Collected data
-----

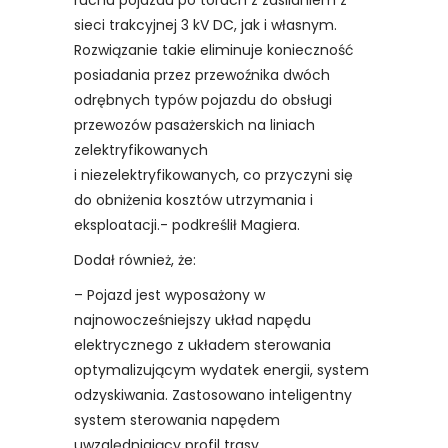
ruchu pojazdu po torach z zasilaniem z
sieci trakcyjnej 3 kV DC, jak i własnym.
Rozwiązanie takie eliminuje konieczność
posiadania przez przewoźnika dwóch
odrębnych typów pojazdu do obsługi
przewozów pasażerskich na liniach
zelektryfikowanych
i niezelektryfikowanych, co przyczyni się
do obniżenia kosztów utrzymania i
eksploatacji.- podkreślił Magiera.
Dodał również, że:
– Pojazd jest wyposażony w
najnowocześniejszy układ napędu
elektrycznego z układem sterowania
optymalizującym wydatek energii, system
odzyskiwania. Zastosowano inteligentny
system sterowania napędem
uwzględniający profil trasy.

-----

• To do
Give back the records exactly, minus any pictures.

• Result of this exercise
ruchu pojazdu po torach z zasilaniem z
sieci trakcyjnej 3 kV DC, jak i własnym.
Rozwiązanie takie eliminuje konieczność
posiadania przez przewoźnika dwóch
odrębnych typów pojazdu do obsługi
przewozów pasażerskich na liniach
zelektryfikowanych
i niezelektryfikowanych, co przyczyni się
do obniżenia kosztów utrzymania i
eksploatacji.- podkreślił Magiera.
Dodał również, że:
– Pojazd jest wyposażony w
najnowocześniejszy układ napędu
elektrycznego z układem sterowania
optymalizującym wydatek energii, system
odzyskiwania. Zastosowano inteligentny
system sterowania napędem
uwzględniający profil trasy.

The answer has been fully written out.